▸ **Your instructions**
Give back all of the data exactly as written.

(Pixel coordinate grounding data)
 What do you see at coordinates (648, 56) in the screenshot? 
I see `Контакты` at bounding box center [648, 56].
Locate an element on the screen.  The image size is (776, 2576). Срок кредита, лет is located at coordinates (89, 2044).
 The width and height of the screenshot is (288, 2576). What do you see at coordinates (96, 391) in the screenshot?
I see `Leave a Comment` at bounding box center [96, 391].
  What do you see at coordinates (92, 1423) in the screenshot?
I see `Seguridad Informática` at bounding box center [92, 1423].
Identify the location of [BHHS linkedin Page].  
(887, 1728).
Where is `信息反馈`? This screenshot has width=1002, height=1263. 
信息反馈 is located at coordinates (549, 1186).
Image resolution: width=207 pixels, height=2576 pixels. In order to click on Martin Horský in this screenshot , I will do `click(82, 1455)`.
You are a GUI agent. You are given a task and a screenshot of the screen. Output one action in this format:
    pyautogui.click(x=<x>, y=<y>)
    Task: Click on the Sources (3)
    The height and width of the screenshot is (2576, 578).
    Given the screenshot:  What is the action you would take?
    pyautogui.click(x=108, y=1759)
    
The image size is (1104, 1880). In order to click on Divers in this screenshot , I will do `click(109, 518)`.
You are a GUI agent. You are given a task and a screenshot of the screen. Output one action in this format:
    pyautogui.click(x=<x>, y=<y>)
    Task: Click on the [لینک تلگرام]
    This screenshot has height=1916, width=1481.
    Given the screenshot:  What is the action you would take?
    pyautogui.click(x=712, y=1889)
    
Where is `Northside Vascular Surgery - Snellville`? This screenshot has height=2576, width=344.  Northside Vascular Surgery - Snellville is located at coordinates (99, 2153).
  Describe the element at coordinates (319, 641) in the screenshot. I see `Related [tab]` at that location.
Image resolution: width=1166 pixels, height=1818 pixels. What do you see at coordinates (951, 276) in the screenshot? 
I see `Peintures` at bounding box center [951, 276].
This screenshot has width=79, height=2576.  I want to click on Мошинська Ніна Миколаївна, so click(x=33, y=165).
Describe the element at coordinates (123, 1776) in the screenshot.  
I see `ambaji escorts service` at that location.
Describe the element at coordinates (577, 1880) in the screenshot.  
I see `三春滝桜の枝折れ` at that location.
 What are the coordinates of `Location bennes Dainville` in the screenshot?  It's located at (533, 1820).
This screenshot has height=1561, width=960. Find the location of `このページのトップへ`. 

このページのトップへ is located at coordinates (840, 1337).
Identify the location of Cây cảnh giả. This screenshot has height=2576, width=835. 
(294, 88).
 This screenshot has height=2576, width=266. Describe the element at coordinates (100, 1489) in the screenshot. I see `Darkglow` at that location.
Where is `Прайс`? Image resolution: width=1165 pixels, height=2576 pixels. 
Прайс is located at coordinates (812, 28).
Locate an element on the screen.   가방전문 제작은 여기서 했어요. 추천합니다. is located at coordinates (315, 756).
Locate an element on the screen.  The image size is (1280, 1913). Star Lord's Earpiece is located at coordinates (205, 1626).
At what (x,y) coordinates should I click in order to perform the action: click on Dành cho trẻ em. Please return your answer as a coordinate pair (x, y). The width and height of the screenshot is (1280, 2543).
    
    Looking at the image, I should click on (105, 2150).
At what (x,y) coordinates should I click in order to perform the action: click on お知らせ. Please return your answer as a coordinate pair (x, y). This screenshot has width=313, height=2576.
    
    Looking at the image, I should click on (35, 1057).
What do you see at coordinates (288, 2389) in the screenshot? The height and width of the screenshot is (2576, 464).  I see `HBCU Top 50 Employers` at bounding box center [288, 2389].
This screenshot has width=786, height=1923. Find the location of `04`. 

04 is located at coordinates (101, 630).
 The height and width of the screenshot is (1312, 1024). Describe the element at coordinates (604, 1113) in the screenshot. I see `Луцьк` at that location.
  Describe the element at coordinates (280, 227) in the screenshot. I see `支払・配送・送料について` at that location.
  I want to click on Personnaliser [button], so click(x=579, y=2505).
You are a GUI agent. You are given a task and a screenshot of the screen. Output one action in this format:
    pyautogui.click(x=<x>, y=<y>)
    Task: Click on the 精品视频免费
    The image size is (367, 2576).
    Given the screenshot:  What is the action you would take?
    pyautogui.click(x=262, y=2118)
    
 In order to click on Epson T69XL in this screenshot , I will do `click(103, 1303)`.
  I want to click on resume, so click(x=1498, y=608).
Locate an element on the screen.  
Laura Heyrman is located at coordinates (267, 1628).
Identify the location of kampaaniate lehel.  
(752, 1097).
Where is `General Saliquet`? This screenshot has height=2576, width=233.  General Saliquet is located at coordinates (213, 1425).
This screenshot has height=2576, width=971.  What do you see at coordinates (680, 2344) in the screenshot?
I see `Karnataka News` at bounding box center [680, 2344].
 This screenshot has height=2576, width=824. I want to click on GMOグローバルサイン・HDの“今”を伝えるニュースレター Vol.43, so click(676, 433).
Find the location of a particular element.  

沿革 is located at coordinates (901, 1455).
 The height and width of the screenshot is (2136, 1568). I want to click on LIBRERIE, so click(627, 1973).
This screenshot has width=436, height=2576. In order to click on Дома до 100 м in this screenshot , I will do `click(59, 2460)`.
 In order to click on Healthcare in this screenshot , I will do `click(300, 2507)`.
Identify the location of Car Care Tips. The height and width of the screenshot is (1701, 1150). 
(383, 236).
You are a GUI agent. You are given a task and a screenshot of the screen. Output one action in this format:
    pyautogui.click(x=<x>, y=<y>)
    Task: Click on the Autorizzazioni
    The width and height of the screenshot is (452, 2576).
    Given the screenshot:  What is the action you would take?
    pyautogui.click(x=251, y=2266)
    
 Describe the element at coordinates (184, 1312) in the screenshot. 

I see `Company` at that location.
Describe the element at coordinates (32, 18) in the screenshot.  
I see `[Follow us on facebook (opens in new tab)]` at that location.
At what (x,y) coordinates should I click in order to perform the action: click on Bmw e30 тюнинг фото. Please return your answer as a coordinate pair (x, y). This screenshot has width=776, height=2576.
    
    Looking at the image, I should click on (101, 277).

▸ **Response for this exercise**
 What do you see at coordinates (648, 56) in the screenshot? 
I see `Контакты` at bounding box center [648, 56].
Locate an element on the screen.  The image size is (776, 2576). Срок кредита, лет is located at coordinates (89, 2044).
 The width and height of the screenshot is (288, 2576). What do you see at coordinates (96, 391) in the screenshot?
I see `Leave a Comment` at bounding box center [96, 391].
  What do you see at coordinates (92, 1423) in the screenshot?
I see `Seguridad Informática` at bounding box center [92, 1423].
Identify the location of [BHHS linkedin Page].  
(887, 1728).
Where is `信息反馈`? This screenshot has width=1002, height=1263. 
信息反馈 is located at coordinates (549, 1186).
Image resolution: width=207 pixels, height=2576 pixels. In order to click on Martin Horský in this screenshot , I will do `click(82, 1455)`.
You are a GUI agent. You are given a task and a screenshot of the screen. Output one action in this format:
    pyautogui.click(x=<x>, y=<y>)
    Task: Click on the Sources (3)
    The height and width of the screenshot is (2576, 578).
    Given the screenshot:  What is the action you would take?
    pyautogui.click(x=108, y=1759)
    
The image size is (1104, 1880). In order to click on Divers in this screenshot , I will do `click(109, 518)`.
You are a GUI agent. You are given a task and a screenshot of the screen. Output one action in this format:
    pyautogui.click(x=<x>, y=<y>)
    Task: Click on the [لینک تلگرام]
    This screenshot has height=1916, width=1481.
    Given the screenshot:  What is the action you would take?
    pyautogui.click(x=712, y=1889)
    
Where is `Northside Vascular Surgery - Snellville`? This screenshot has height=2576, width=344.  Northside Vascular Surgery - Snellville is located at coordinates (99, 2153).
  Describe the element at coordinates (319, 641) in the screenshot. I see `Related [tab]` at that location.
Image resolution: width=1166 pixels, height=1818 pixels. What do you see at coordinates (951, 276) in the screenshot? 
I see `Peintures` at bounding box center [951, 276].
This screenshot has width=79, height=2576.  I want to click on Мошинська Ніна Миколаївна, so click(x=33, y=165).
Describe the element at coordinates (123, 1776) in the screenshot.  
I see `ambaji escorts service` at that location.
Describe the element at coordinates (577, 1880) in the screenshot.  
I see `三春滝桜の枝折れ` at that location.
 What are the coordinates of `Location bennes Dainville` in the screenshot?  It's located at (533, 1820).
This screenshot has height=1561, width=960. Find the location of `このページのトップへ`. 

このページのトップへ is located at coordinates (840, 1337).
Identify the location of Cây cảnh giả. This screenshot has height=2576, width=835. 
(294, 88).
 This screenshot has height=2576, width=266. Describe the element at coordinates (100, 1489) in the screenshot. I see `Darkglow` at that location.
Where is `Прайс`? Image resolution: width=1165 pixels, height=2576 pixels. 
Прайс is located at coordinates (812, 28).
Locate an element on the screen.   가방전문 제작은 여기서 했어요. 추천합니다. is located at coordinates (315, 756).
Locate an element on the screen.  The image size is (1280, 1913). Star Lord's Earpiece is located at coordinates (205, 1626).
At what (x,y) coordinates should I click in order to perform the action: click on Dành cho trẻ em. Please return your answer as a coordinate pair (x, y). The width and height of the screenshot is (1280, 2543).
    
    Looking at the image, I should click on (105, 2150).
At what (x,y) coordinates should I click in order to perform the action: click on お知らせ. Please return your answer as a coordinate pair (x, y). This screenshot has width=313, height=2576.
    
    Looking at the image, I should click on (35, 1057).
What do you see at coordinates (288, 2389) in the screenshot? The height and width of the screenshot is (2576, 464).  I see `HBCU Top 50 Employers` at bounding box center [288, 2389].
This screenshot has width=786, height=1923. Find the location of `04`. 

04 is located at coordinates (101, 630).
 The height and width of the screenshot is (1312, 1024). Describe the element at coordinates (604, 1113) in the screenshot. I see `Луцьк` at that location.
  Describe the element at coordinates (280, 227) in the screenshot. I see `支払・配送・送料について` at that location.
  I want to click on Personnaliser [button], so click(x=579, y=2505).
You are a GUI agent. You are given a task and a screenshot of the screen. Output one action in this format:
    pyautogui.click(x=<x>, y=<y>)
    Task: Click on the 精品视频免费
    The image size is (367, 2576).
    Given the screenshot:  What is the action you would take?
    pyautogui.click(x=262, y=2118)
    
 In order to click on Epson T69XL in this screenshot , I will do `click(103, 1303)`.
  I want to click on resume, so click(x=1498, y=608).
Locate an element on the screen.  
Laura Heyrman is located at coordinates (267, 1628).
Identify the location of kampaaniate lehel.  
(752, 1097).
Where is `General Saliquet`? This screenshot has height=2576, width=233.  General Saliquet is located at coordinates (213, 1425).
This screenshot has height=2576, width=971.  What do you see at coordinates (680, 2344) in the screenshot?
I see `Karnataka News` at bounding box center [680, 2344].
 This screenshot has height=2576, width=824. I want to click on GMOグローバルサイン・HDの“今”を伝えるニュースレター Vol.43, so click(676, 433).
Find the location of a particular element.  

沿革 is located at coordinates (901, 1455).
 The height and width of the screenshot is (2136, 1568). I want to click on LIBRERIE, so click(627, 1973).
This screenshot has width=436, height=2576. In order to click on Дома до 100 м in this screenshot , I will do `click(59, 2460)`.
 In order to click on Healthcare in this screenshot , I will do `click(300, 2507)`.
Identify the location of Car Care Tips. The height and width of the screenshot is (1701, 1150). 
(383, 236).
You are a GUI agent. You are given a task and a screenshot of the screen. Output one action in this format:
    pyautogui.click(x=<x>, y=<y>)
    Task: Click on the Autorizzazioni
    The width and height of the screenshot is (452, 2576).
    Given the screenshot:  What is the action you would take?
    pyautogui.click(x=251, y=2266)
    
 Describe the element at coordinates (184, 1312) in the screenshot. 

I see `Company` at that location.
Describe the element at coordinates (32, 18) in the screenshot.  
I see `[Follow us on facebook (opens in new tab)]` at that location.
At what (x,y) coordinates should I click in order to perform the action: click on Bmw e30 тюнинг фото. Please return your answer as a coordinate pair (x, y). This screenshot has width=776, height=2576.
    
    Looking at the image, I should click on (101, 277).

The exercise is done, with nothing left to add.